Joaquín Almunia, Commission Vice-President in charge of competition policy, said, "Competition authorities across Europe are working hard to ensure that food markets work for suppliers and consumers alike. Where there has been anticompetitive behaviour at any level of the food supply chain, competition authorities have swiftly addressed them. There are more things that could be done: some producers could restructure and pool activities in order to become more efficient while some countries still have unnecessary regulatory barriers at the retail level. Competition authorities are ready to help to address these issues at EU and national levels."
The report provides detailed information on how competition works in the food sector on the basis of the most recent activities carried out by both the European Commission and the national competition authorities in this area (see MEMO/12/373)
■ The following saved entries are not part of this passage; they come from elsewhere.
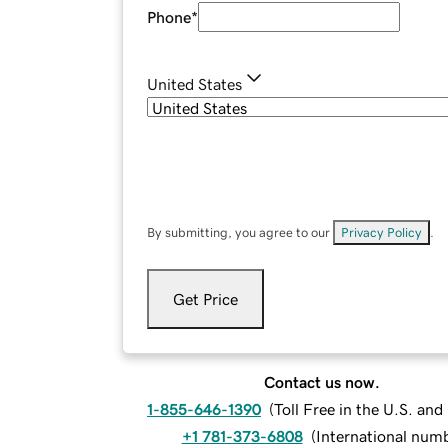
Phone
*
United States
By submitting, you agree to our
Privacy Policy
.
Get Price
Contact us now.
1-855-646-1390
(
Toll Free in the U.S. an
+1 781-373-6808
(
International num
From 2004 to 2011, European competition authorities have investigated more than 180 antitrust cases, taken close to 1.300 merger decisions and undertaken more than 100 monitoring actions. The largest number of cases concerned processing and manufacturing and, to a lesser extent, retail levels. More than 50 cartels involving price fixing, market and customer allocation, and the exchange of sensitive business information have been prohibited, as have exclusionary practices that worked against farmers or suppliers.
In their market monitoring activities competition authorities have analysed how food markets are working. Much of this work has shown that there were many explanations for unfavourable market developments other than lack of competition among market players.
Competition authorities have also called for regulatory reform such as the amendment or repeal of laws hindering the development of retail stores and the adoption of codes or laws to address unfair commercial practices.
Finally, competition authorities have invited producers to increase efficiencies and strengthen their position in the value chain through, among other things, the creation of cooperatives.
The food sector will remain a high priority for European competition authorities. They are currently investigating about 60 further antitrust cases and carrying out further monitoring actions. As in the past, they will continue to coordinate their actions through the European Competition Network and will develop further this cooperation in the future.
The report responds to requests by Members of the European Parliament for explanations about the actions taken by competition authorities in the food sector. It also follows the Commission's Communication on a better functioning food supply chain of 28 October 2009.
The Communication called for a common approach among competition authorities within the European Competition Network to better detect endemic problems specific to food markets and coordinate future actions.